It was around 5 p.m. on a Tuesday and I found my wife upstairs in our apartment balancing on a yoga ball, her head resting on the bed and both our 12 pound dogs perched on either side of her looking concerned.
I had left work early. Amanda was two weeks past the due date and had said she was cutting short a walk with the dogs to get home because she was feeling intense pressure.
I went in and rubbed her back. She wasn’t quite there.
“Have you called Michelle?”
“No, I don’t think it’s time yet,” she said. “I don’t want to bother her.”
I went downstairs, called Michelle and ran out to the deli behind our house and bought a sandwich. I knew I’d need it. We had the other supplies already: popsicles, juice, watermelon.
Michelle was driving down from Saratoga where she’d been training. We had some time. I hadn’t yet filled the water tub. First I had to blow it up. Amanda shifted onto the bed and I turned on the air pump. Immediately, I realized I should’ve already done this.
The air was slow to fill, there were multiple sections and then I’d still have to fill it with water. At least I had done a trial run with the hose. I knew it would reach and I knew how to connect it to the sink.
Michelle arrived with Sara to lend a hand.
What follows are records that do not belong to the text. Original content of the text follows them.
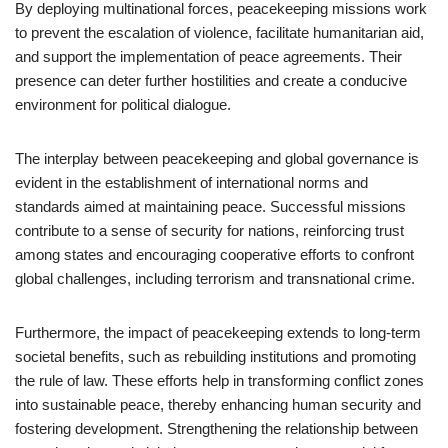
By deploying multinational forces, peacekeeping missions work
to prevent the escalation of violence, facilitate humanitarian aid,
and support the implementation of peace agreements. Their
presence can deter further hostilities and create a conducive
environment for political dialogue.
The interplay between peacekeeping and global governance is
evident in the establishment of international norms and
standards aimed at maintaining peace. Successful missions
contribute to a sense of security for nations, reinforcing trust
among states and encouraging cooperative efforts to confront
global challenges, including terrorism and transnational crime.
Furthermore, the impact of peacekeeping extends to long-term
societal benefits, such as rebuilding institutions and promoting
the rule of law. These efforts help in transforming conflict zones
into sustainable peace, thereby enhancing human security and
fostering development. Strengthening the relationship between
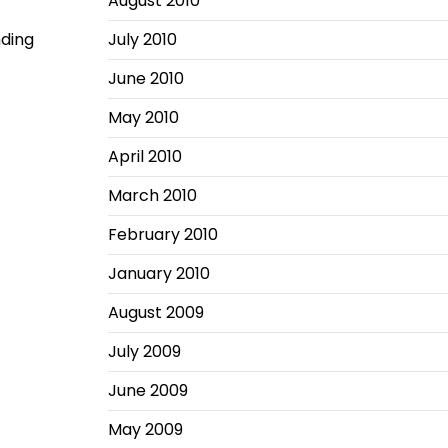
August 2010
nding
July 2010
June 2010
May 2010
April 2010
March 2010
February 2010
January 2010
August 2009
July 2009
June 2009
May 2009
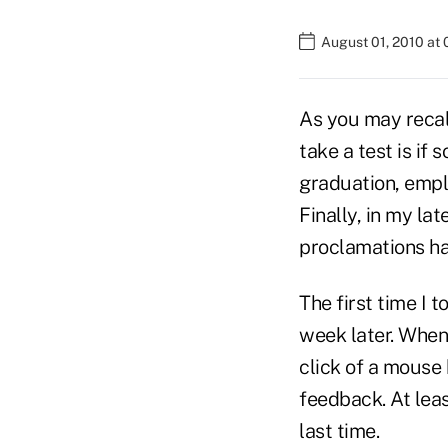
August 01, 2010 at
As you may recall
take a test is if
graduation, emplo
Finally, in my lat
proclamations hav
The first time I 
week later. When 
click of a mouse
feedback. At least
last time.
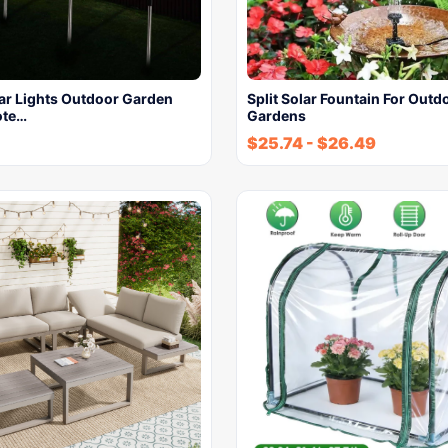
lar Lights Outdoor Garden
Split Solar Fountain For Outd
ote…
Gardens
$
25.74
-
$
26.49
The tub was still being filled with air. Amanda wasn’t, to say the least, pleased with the sound.
If I was going to be unprepared for something, though, at least it was just the tub. We had taken 12 weeks of Bradley Method classes. Had it not been for them, we wouldn’t even have been at home.
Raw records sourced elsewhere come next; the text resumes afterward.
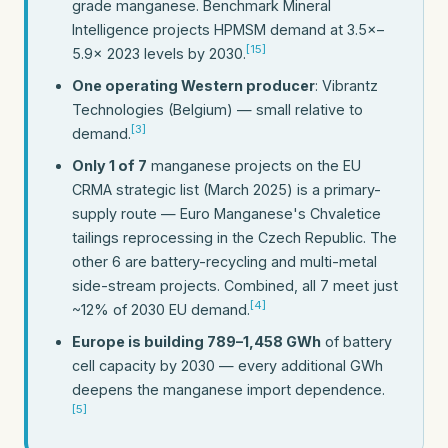
grade manganese. Benchmark Mineral
Intelligence projects HPMSM demand at 3.5×–
[15]
5.9× 2023 levels by 2030.
One operating Western producer
: Vibrantz
Technologies (Belgium) — small relative to
[3]
demand.
Only 1 of 7
manganese projects on the EU
CRMA strategic list (March 2025) is a primary-
supply route — Euro Manganese's Chvaletice
tailings reprocessing in the Czech Republic. The
other 6 are battery-recycling and multi-metal
side-stream projects. Combined, all 7 meet just
[4]
~12% of 2030 EU demand.
Europe is building 789–1,458 GWh
of battery
cell capacity by 2030 — every additional GWh
deepens the manganese import dependence.
[5]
Amanda had always wanted a home birth. I didn’t. I was afraid that something could happen to her, or the baby. If we were at home, far from the doctors and machinery of a hospital, how would they survive?
When we started the Bradley class, Amanda was already nearing the end of her second trimester. We had settled in on a doctor and hospital to handle the birth. I wanted the very best. Then, I began to learn.
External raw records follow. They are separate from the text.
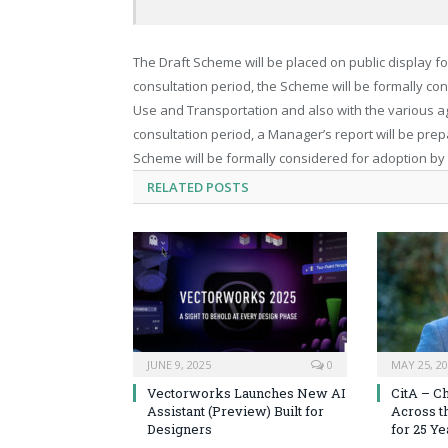
The Draft Scheme will be placed on public display fo
consultation period, the Scheme will be formally con
Use and Transportation and also with the various a
consultation period, a Manager’s report will be prep
Scheme will be formally considered for adoption by
RELATED
POSTS
JUNE 9, 2025
0
MAY 25, 2
Vectorworks Launches New AI
CitA – C
Assistant (Preview) Built for
Across t
Designers
for 25 Ye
I learned that hospitals had quadruple the rate of c-sections as midwives at home. I learned that if she went to the one we were scheduled to deliver in, she had a 50 percent chance of getting cut open. I l learned that at a hospital, her choices, and even her ability to say no, would be limited. We would be under pressure. I learned that delivering a baby is natural and it’s a slow process; most things that can go wrong can be seen coming from a distance. I learned that a well-trained midwife would have the tools on hand to deal with an emergency.
I opened my ears, listened to my wife and switched gears. After all, it was she that would be doing the work. It was her body that could get cut open. I also wanted what was best for my baby, and a life starting out at her own pace, without being drugged, seemed like it’d give her a leg up right away.
So, we had met with midwives and settled on Michelle. And now, here we were.
The tub was filled with air, finally, and I had opened the tap to load it with water. Amanda moved to the bathroom. She wouldn’t let anyone in, except for Sara, when she delivered watermelon. When she came out, she was lost in a daze.
I held her on the floor as the contractions took over her body. She leaned back with her head against my chest, her body along the floor. In between, waves of pressure, she would joke and smile. I was locked entirely into the moment, focused on nothing but her.
She got into the tub, finally filled with warm water. And that’s when things changed. As Michelle and I chatted, which calmed my nerves, Amanda closed her eyes and got quiet.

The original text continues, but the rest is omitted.